### WHAT THE TASK REQUIRES
Return each line below exactly as it reads, and omit any image in it.

= = = = =

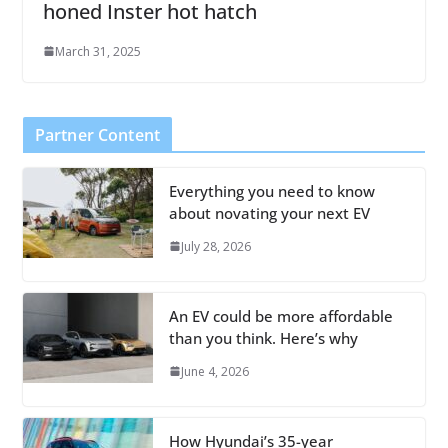
honed Inster hot hatch
March 31, 2025
Partner Content
Everything you need to know
about novating your next EV
July 28, 2026
An EV could be more affordable
than you think. Here’s why
June 4, 2026
How Hyundai’s 35-year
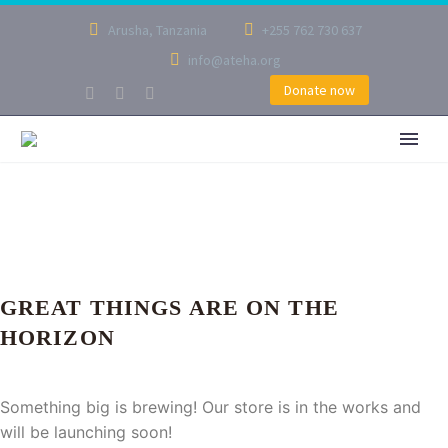
Arusha, Tanzania
+255 762 730 637
info@ateha.org
Donate now
GREAT THINGS ARE ON THE
HORIZON
Something big is brewing! Our store is in the works and
will be launching soon!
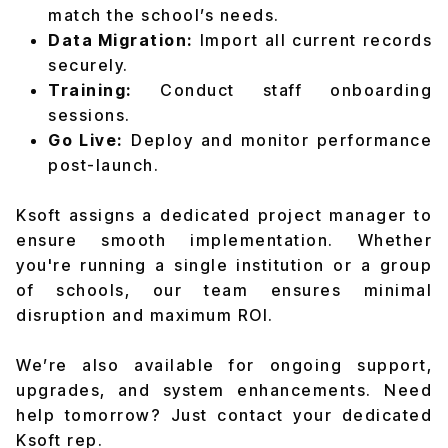
match the school’s needs.
Data Migration:
Import all current records
securely.
Training:
Conduct staff onboarding
sessions.
Go Live:
Deploy and monitor performance
post-launch.
Ksoft assigns a dedicated project manager to
ensure smooth implementation. Whether
you're running a single institution or a group
of schools, our team ensures minimal
disruption and maximum ROI.
We’re also available for ongoing support,
upgrades, and system enhancements. Need
help tomorrow? Just contact your dedicated
Ksoft rep.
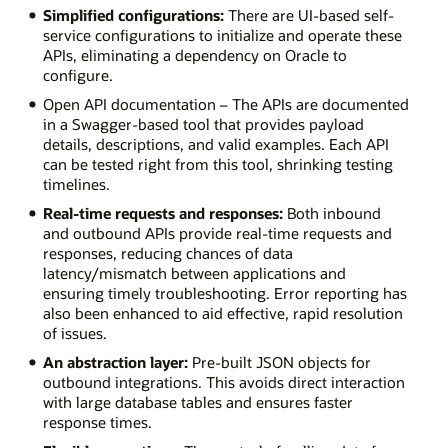
Simplified configurations:
There are UI-based self-
service configurations to initialize and operate these
APIs, eliminating a dependency on Oracle to
configure.
Open API documentation – The APIs are documented
in a Swagger-based tool that provides payload
details, descriptions, and valid examples. Each API
can be tested right from this tool, shrinking testing
timelines.
Real-time requests and responses:
Both inbound
and outbound APIs provide real-time requests and
responses, reducing chances of data
latency/mismatch between applications and
ensuring timely troubleshooting. Error reporting has
also been enhanced to aid effective, rapid resolution
of issues.
An abstraction layer:
Pre-built JSON objects for
outbound integrations. This avoids direct interaction
with large database tables and ensures faster
response times.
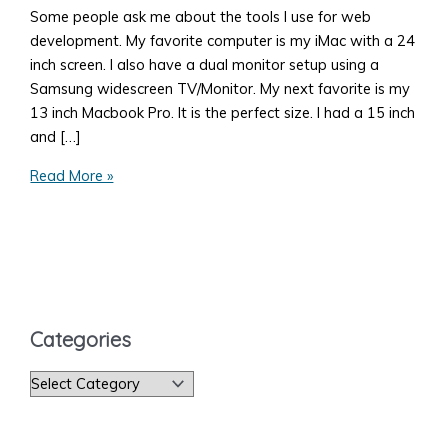
Some people ask me about the tools I use for web
development. My favorite computer is my iMac with a 24
inch screen. I also have a dual monitor setup using a
Samsung widescreen TV/Monitor. My next favorite is my
13 inch Macbook Pro. It is the perfect size. I had a 15 inch
and […]
My
Read More »
Favorite
Tools
for
Web
Development
Categories
C
a
t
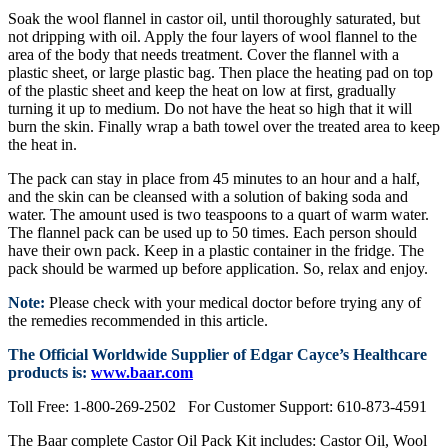
Soak the wool flannel in castor oil, until thoroughly saturated, but
not dripping with oil. Apply the four layers of wool flannel to the
area of the body that needs treatment. Cover the flannel with a
plastic sheet, or large plastic bag. Then place the heating pad on top
of the plastic sheet and keep the heat on low at first, gradually
turning it up to medium. Do not have the heat so high that it will
burn the skin. Finally wrap a bath towel over the treated area to keep
the heat in.
The pack can stay in place from 45 minutes to an hour and a half,
and the skin can be cleansed with a solution of baking soda and
water. The amount used is two teaspoons to a quart of warm water.
The flannel pack can be used up to 50 times. Each person should
have their own pack. Keep in a plastic container in the fridge. The
pack should be warmed up before application. So, relax and enjoy.
Note:
Please check with your medical doctor before trying any of
the remedies recommended in this article.
The Official Worldwide Supplier of Edgar Cayce’s Healthcare
products is:
www.baar.com
Toll Free: 1-800-269-2502 For Customer Support: 610-873-4591
The Baar complete Castor Oil Pack Kit includes: Castor Oil, Wool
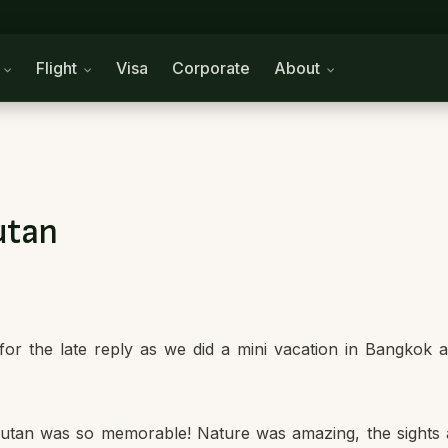
n
Flight
Visa
Corporate
About
utan
or the late reply as we did a mini vacation in Bangkok a
Bhutan was so memorable! Nature was amazing, the sights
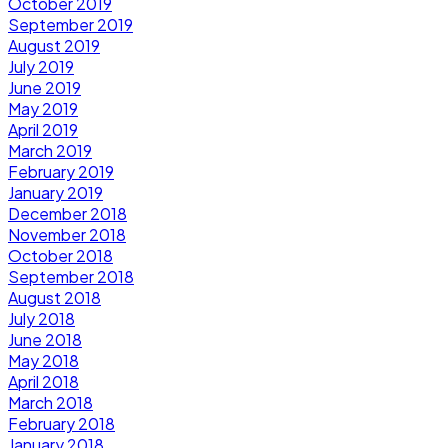
October 2019
September 2019
August 2019
July 2019
June 2019
May 2019
April 2019
March 2019
February 2019
January 2019
December 2018
November 2018
October 2018
September 2018
August 2018
July 2018
June 2018
May 2018
April 2018
March 2018
February 2018
January 2018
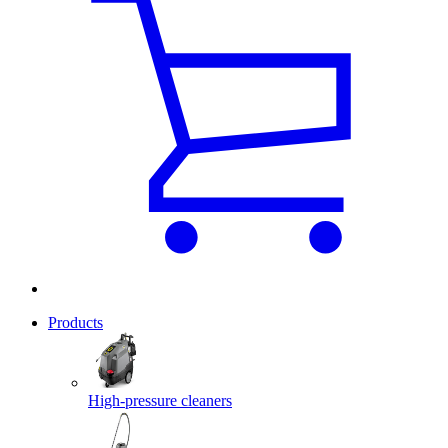
Products
High-pressure cleaners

= = = = =

### RESPONSE BOX
honed Inster hot hatch
March 31, 2025
Partner Content
Everything you need to know
about novating your next EV
July 28, 2026
An EV could be more affordable
than you think. Here’s why
June 4, 2026
How Hyundai’s 35-year
Arusha, Tanzania
+255 762 730 637
info@ateha.org
Donate now
GREAT THINGS ARE ON THE
HORIZON
Something big is brewing! Our store is in the works and
will be launching soon!
match the school’s needs.
Data Migration:
Import all current records
securely.
Training:
Conduct staff onboarding
sessions.
Go Live:
Deploy and monitor performance
post-launch.
Ksoft assigns a dedicated project manager to
ensure smooth implementation. Whether
you're running a single institution or a group
of schools, our team ensures minimal
disruption and maximum ROI.
We’re also available for ongoing support,
upgrades, and system enhancements. Need
help tomorrow? Just contact your dedicated
Ksoft rep.
Simplified configurations:
There are UI-based self-
service configurations to initialize and operate these
APIs, eliminating a dependency on Oracle to
configure.
Open API documentation – The APIs are documented
in a Swagger-based tool that provides payload
details, descriptions, and valid examples. Each API
can be tested right from this tool, shrinking testing
timelines.
Real-time requests and responses:
Both inbound
and outbound APIs provide real-time requests and
responses, reducing chances of data
latency/mismatch between applications and
ensuring timely troubleshooting. Error reporting has
also been enhanced to aid effective, rapid resolution
of issues.
An abstraction layer:
Pre-built JSON objects for
outbound integrations. This avoids direct interaction
with large database tables and ensures faster
response times.
Some people ask me about the tools I use for web
development. My favorite computer is my iMac with a 24
inch screen. I also have a dual monitor setup using a
Samsung widescreen TV/Monitor. My next favorite is my
13 inch Macbook Pro. It is the perfect size. I had a 15 inch
and […]
My
Read More »
Favorite
Tools
for
Web
Development
Categories
C
a
t
Soak the wool flannel in castor oil, until thoroughly saturated, but
not dripping with oil. Apply the four layers of wool flannel to the
area of the body that needs treatment. Cover the flannel with a
plastic sheet, or large plastic bag. Then place the heating pad on top
of the plastic sheet and keep the heat on low at first, gradually
turning it up to medium. Do not have the heat so high that it will
burn the skin. Finally wrap a bath towel over the treated area to keep
the heat in.
The pack can stay in place from 45 minutes to an hour and a half,
and the skin can be cleansed with a solution of baking soda and
water. The amount used is two teaspoons to a quart of warm water.
The flannel pack can be used up to 50 times. Each person should
have their own pack. Keep in a plastic container in the fridge. The
pack should be warmed up before application. So, relax and enjoy.
Note:
Please check with your medical doctor before trying any of
the remedies recommended in this article.
The Official Worldwide Supplier of Edgar Cayce’s Healthcare
products is:
www.baar.com
Toll Free: 1-800-269-2502 For Customer Support: 610-873-4591
The Baar complete Castor Oil Pack Kit includes: Castor Oil, Wool
n
Flight
Visa
Corporate
About
utan
or the late reply as we did a mini vacation in Bangkok a
Bhutan was so memorable! Nature was amazing, the sights
October 2019
September 2019
August 2019
July 2019
June 2019
May 2019
April 2019
March 2019
February 2019
January 2019
December 2018
November 2018
October 2018
September 2018
August 2018
July 2018
June 2018
May 2018
April 2018
March 2018
February 2018
January 2018
Products
High-pressure cleaners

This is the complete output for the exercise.